The album of plundered family snaps shows him enjoying the sort of lifestyle his thousands of devoted cadres could only dream of: frolicking in a pool, celebrating his daughter's wedding, tucking into a banquet.
The ministry contrasted the comforts enjoyed by the man who is presumably still at bay in the Tigers' last hold-out with photos showing the primitive conditions in which his soldiers have long been required to live and fight.
Meanwhile, as his troops fought on, thousands of civilians trapped in the war's brutal end game are dying. A doctor inside the 5sq km strip on the island's north-east coast still controlled by the rebels reported that renewed shelling had killed at least 50 people in the only hospital in the so-called "safe zone".

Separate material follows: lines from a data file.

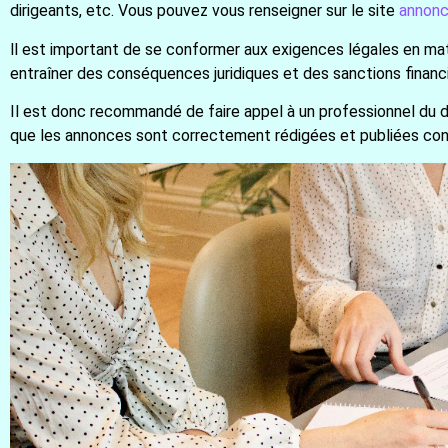
dirigeants, etc. Vous pouvez vous renseigner sur le site
annonc
ll est important de se conformer aux exigences légales en mat
entraîner des conséquences juridiques et des sanctions financ
Il est donc recommandé de faire appel à un professionnel du dr
que les annonces sont correctement rédigées et publiées con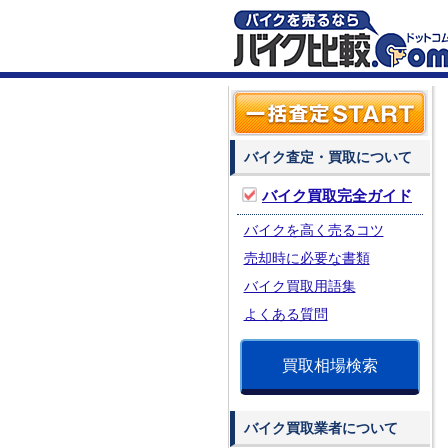
バイク査定・買取について
バイク買取完全ガイド
バイクを高く売るコツ
売却時に必要な書類
バイク買取用語集
よくある質問
買取相場検索
バイク買取業者について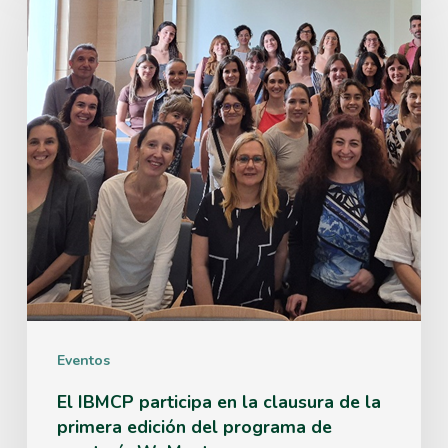
IBMCP
participa
en
la
clausura
de
la
primera
edición
del
Eventos
programa
de
El IBMCP participa en la clausura de la
primera edición del programa de
mentoría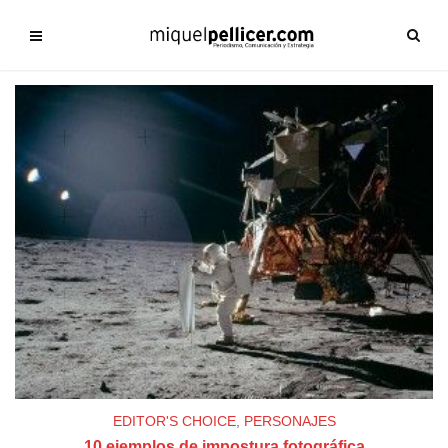
EDITOR'S CHOICE
,
PERSONAJES
10 ejemplos de impostura fotográfica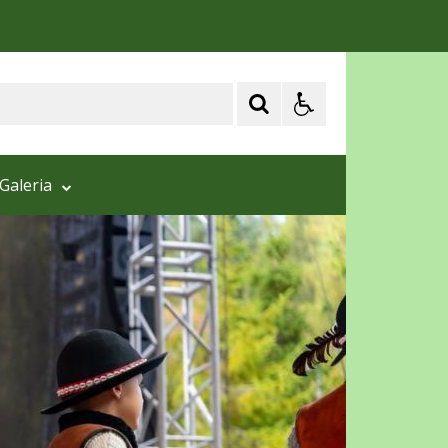
Galeria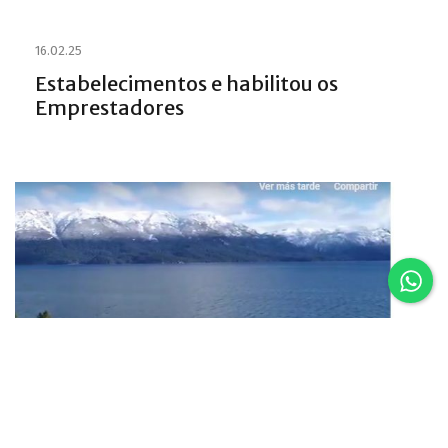
16.02.25
Estabelecimentos e habilitou os
Emprestadores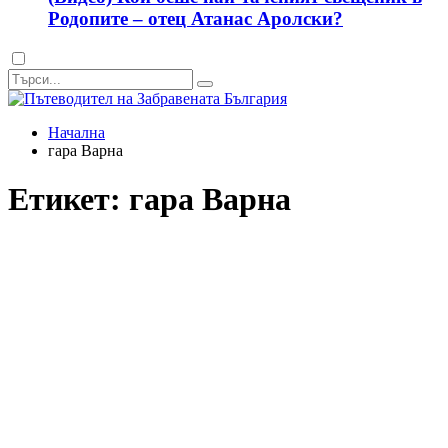
Родопите – отец Атанас Аролски?
Dark
mode
Начална
гара Варна
Етикет:
гара Варна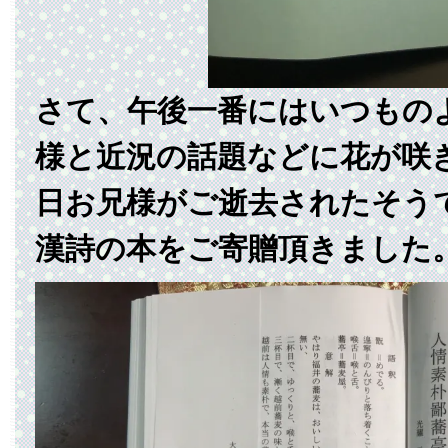
さて、午後一番にはいつもの
様と近況の話題などに花が咲
日お兄様がご逝去されたそう
漢詩の本をご寄贈頂きました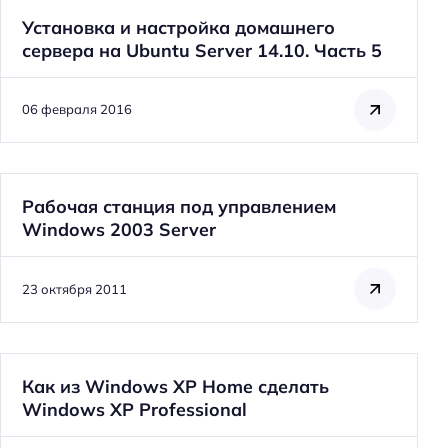
Установка и настройка домашнего
сервера на Ubuntu Server 14.10. Часть 5
Н
а
06 февраля 2016
й
т
и
:
Рабочая станция под управлением
Windows 2003 Server
23 октября 2011
Как из Windows XP Home сделать
Windows XP Professional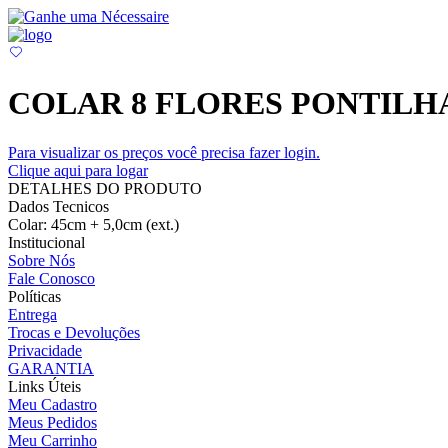
COLAR 8 FLORES PONTILH
Para visualizar os preços você precisa fazer login.
Clique aqui para logar
DETALHES DO PRODUTO
Dados Tecnicos
Colar: 45cm + 5,0cm (ext.)
Institucional
Sobre Nós
Fale Conosco
Políticas
Entrega
Trocas e Devoluções
Privacidade
GARANTIA
Links Úteis
Meu Cadastro
Meus Pedidos
Meu Carrinho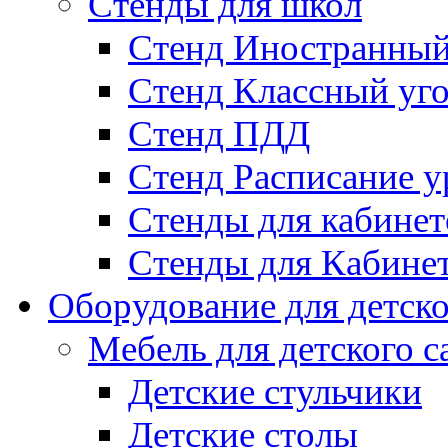
Стенды для школ
Стенд Иностранный
Стенд Классный уг
Стенд ПДД
Стенд Расписание у
Стенды для кабинет
Стенды для Кабине
Оборудование для детско
Мебель для детского с
Детские стульчики
Детские столы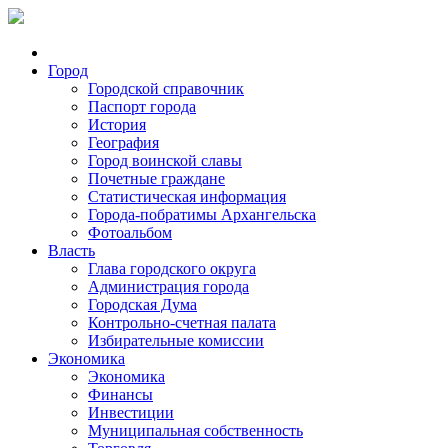
Город
Городской справочник
Паспорт города
История
География
Город воинской славы
Почетные граждане
Статистическая информация
Города-побратимы Архангельска
Фотоальбом
Власть
Глава городского округа
Администрация города
Городская Дума
Контрольно-счетная палата
Избирательные комиссии
Экономика
Экономика
Финансы
Инвестиции
Муниципальная собственность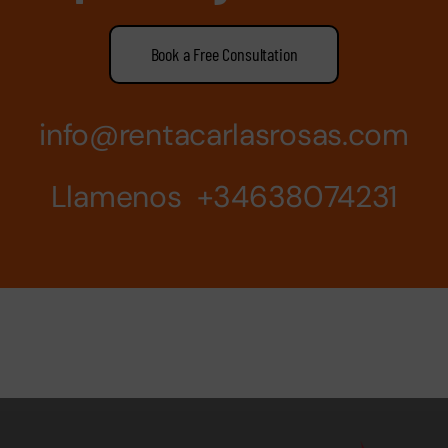
Book a Free Consultation
info@rentacarlasrosas.com
Llamenos +34638074231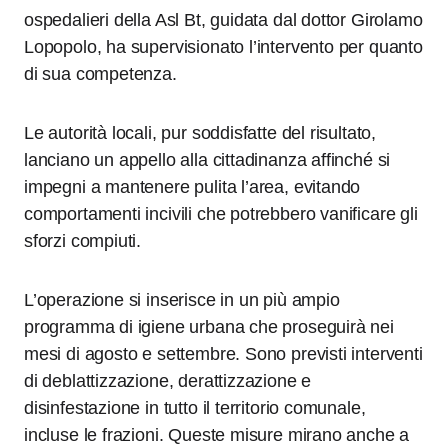
ospedalieri della Asl Bt, guidata dal dottor Girolamo
Lopopolo, ha supervisionato l’intervento per quanto
di sua competenza.
Le autorità locali, pur soddisfatte del risultato,
lanciano un appello alla cittadinanza affinché si
impegni a mantenere pulita l’area, evitando
comportamenti incivili che potrebbero vanificare gli
sforzi compiuti.
L’operazione si inserisce in un più ampio
programma di igiene urbana che proseguirà nei
mesi di agosto e settembre. Sono previsti interventi
di deblattizzazione, derattizzazione e
disinfestazione in tutto il territorio comunale,
incluse le frazioni. Queste misure mirano anche a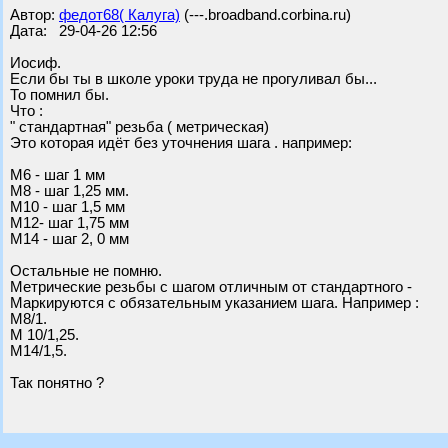
Автор:
федот68( Калуга)
(---.broadband.corbina.ru)
Дата: 29-04-26 12:56
Иосиф.
Если бы ты в школе уроки труда не прогуливал бы...
То помнил бы.
Что :
" стандартная" резьба ( метрическая)
Это которая идёт без уточнения шага . например:
М6 - шаг 1 мм
М8 - шаг 1,25 мм.
М10 - шаг 1,5 мм
М12- шаг 1,75 мм
М14 - шаг 2, 0 мм
Остальные не помню.
Метрические резьбы с шагом отличным от стандартного -
Маркируются с обязательным указанием шага. Например :
М8/1.
М 10/1,25.
М14/1,5.
Так понятно ?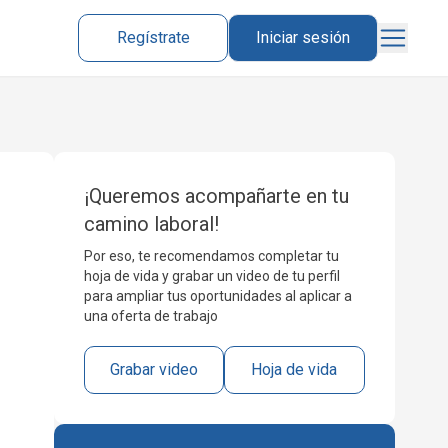
Regístrate
Iniciar sesión
¡Queremos acompañarte en tu
camino laboral!
Por eso, te recomendamos completar tu
hoja de vida y grabar un video de tu perfil
para ampliar tus oportunidades al aplicar a
una oferta de trabajo
Grabar video
Hoja de vida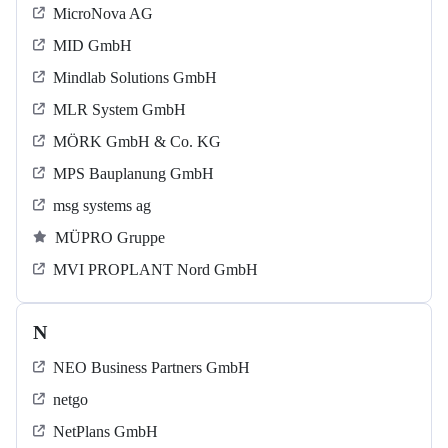
MicroNova AG
MID GmbH
Mindlab Solutions GmbH
MLR System GmbH
MÖRK GmbH & Co. KG
MPS Bauplanung GmbH
msg systems ag
MÜPRO Gruppe
MVI PROPLANT Nord GmbH
N
NEO Business Partners GmbH
netgo
NetPlans GmbH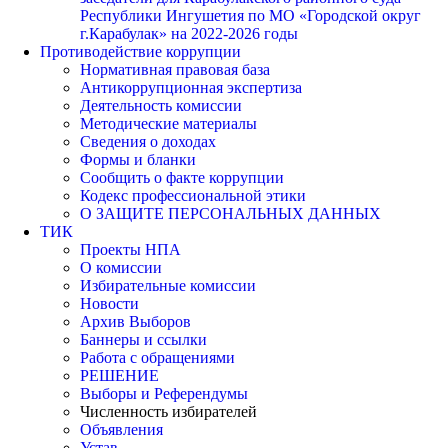
Республики Ингушетия по МО «Городской округ
г.Карабулак» на 2022-2026 годы
Противодействие коррупции
Нормативная правовая база
Антикоррупционная экспертиза
Деятельность комиссии
Методические материалы
Сведения о доходах
Формы и бланки
Сообщить о факте коррупции
Кодекс профессиональной этики
О ЗАЩИТЕ ПЕРСОНАЛЬНЫХ ДАННЫХ
ТИК
Проекты НПА
О комиссии
Избирательные комиссии
Новости
Архив Выборов
Баннеры и ссылки
Работа с обращениями
РЕШЕНИЕ
Выборы и Референдумы
Численность избирателей
Объявления
Устав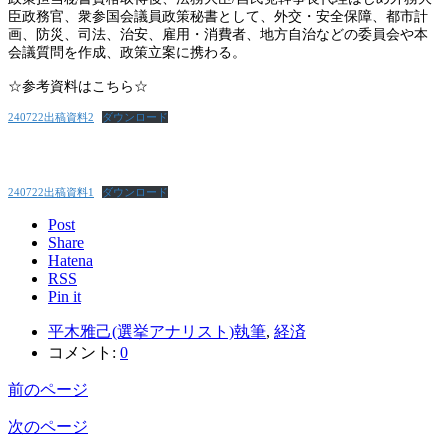
臣政務官、衆参国会議員政策秘書として、外交・安全保障、都市計
画、防災、司法、治安、雇用・消費者、地方自治などの委員会や本
会議質問を作成、政策立案に携わる。
☆参考資料はこちら☆
240722出稿資料2
ダウンロード
240722出稿資料1
ダウンロード
Post
Share
Hatena
RSS
Pin it
平木雅己(選挙アナリスト)執筆
,
経済
コメント:
0
前のページ
次のページ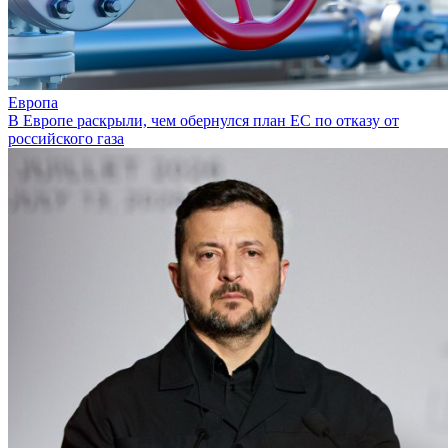
Европа
В Европе раскрыли, чем обернулся план ЕС по отказу от
российского газа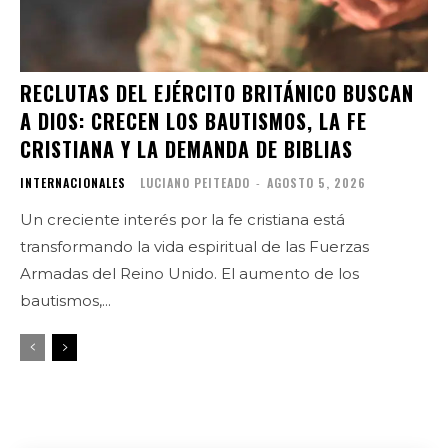
RECLUTAS DEL EJÉRCITO BRITÁNICO BUSCAN
A DIOS: CRECEN LOS BAUTISMOS, LA FE
CRISTIANA Y LA DEMANDA DE BIBLIAS
INTERNACIONALES
LUCIANO PEITEADO
-
AGOSTO 5, 2026
Un creciente interés por la fe cristiana está
transformando la vida espiritual de las Fuerzas
Armadas del Reino Unido. El aumento de los
bautismos,...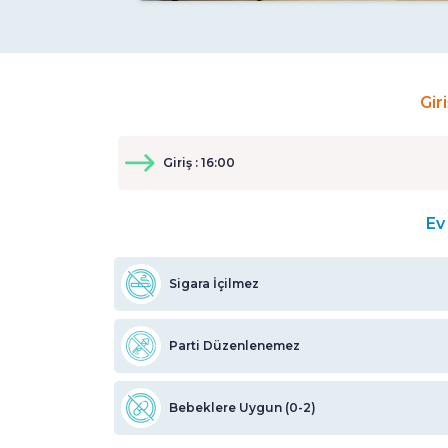
Gir
Giriş : 16:00
Ev 
Sigara İçilmez
Parti Düzenlenemez
Bebeklere Uygun (0-2)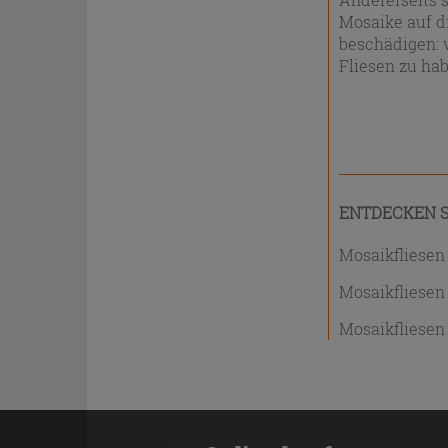
Mosaike auf d
beschädigen: 
Fliesen zu hab
ENTDECKEN S
Mosaikfliesen
Mosaikfliesen
Mosaikfliesen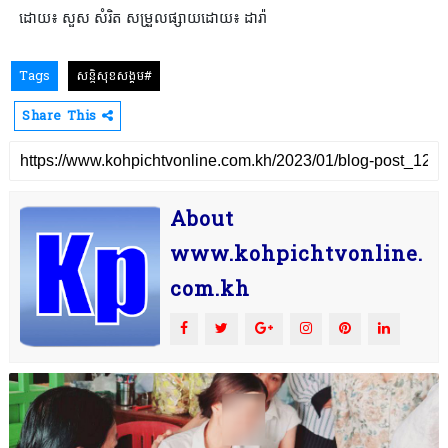
ដោយ៖ សួស សំរិត សម្រួលផ្សាយដោយ៖ ដារ៉ា
Tags
សន្តិសុខសង្គម#
Share This
About
www.kohpichtvonline.
com.kh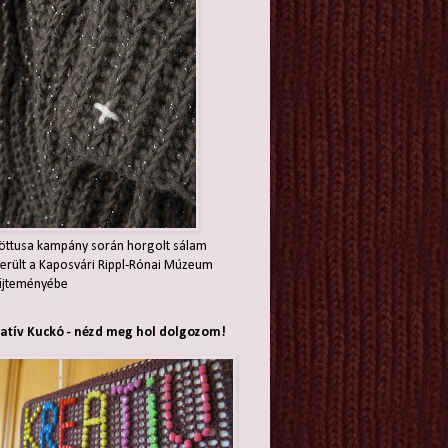
öttusa kampány során horgolt sálam
erült a Kaposvári Rippl-Rónai Múzeum
jteményébe
atív Kuckó - nézd meg hol dolgozom!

It was the second day running and the third time in a month that government shells rained down on the hospital in the parcel of land where the Tigers are making their last stand and where an estimated 50,000 civilians are trapped. Video released by Tamil Vision in Canada showed wounded civilians sprawled on the ground under makeshift tents, fanned by relatives while flies swarmed around them, with one victim wailing in the background.
Speaking from the hospital, Dr V Shanmugarajah told Associated Press by telephone that one shell landed in the hospital's administrative office while another struck a ward crammed with patients who had been injured by earlier shelling.
Another doctor, Thurairaja Varatharajah, the most senior health officer in the conflict zone, said the attack killed at least 50 people, including patients, relatives and a health aide, and wounded another 60. He said the shelling continued all day.
"We are unable to treat people because a lot of aides have fled the hospital," Dr Varatharajah said by telephone to Colombo.
The International Committee for the Red Cross said that shelling killed one of its workers and prevented a Red Cross ferry off the coast of the war zone from landing and evacuating wounded civilians.
The reports belied Sri Lankan government claims that it had not fired heavy artillery into the safe zone for weeks. Brad Adams, the Asia director of Human Rights Watch, said: "Neither the Sri Lankan army nor the Tamil Tigers appears to have any reluctance in using the civilians as cannon fodder."
The ferocity of the assault on the Tigers' last redoubt reflects the desperation of the Sri Lankan army to finally finish off the man who has ruthlessly and charismatically led the Liberation Tigers of Tamil Eelam's struggle for an independent Tamil state on the island.
The reclusive Prabhakaran, who was born in the Jaffna peninsula in 1954, has been fighting the Sinhalese state since he was a teenager.
He eliminated all his rivals, invented the suicide bomber as a weapon of war and continues to inspire fanatical loyalty in his troops.
As these photographs show, however, he has not spent his whole life in a bunker.
Whether captured or killed, Prabhakaran will be the Sri Lankan army's great prize – but if rumours swirling in India this week are to be believed, they may come up empty-handed, even when the rebels' resistance is finally crushed.
The Indian Express reported rumours in Chennai, the capital of the Indian state of Tamil Nadu, that Prabhakaran may already be dead or may have fled to the safety of Europe.
Or perhaps he has merely slipped out of the war zone, ready to launch the war again when the army claims it is all over.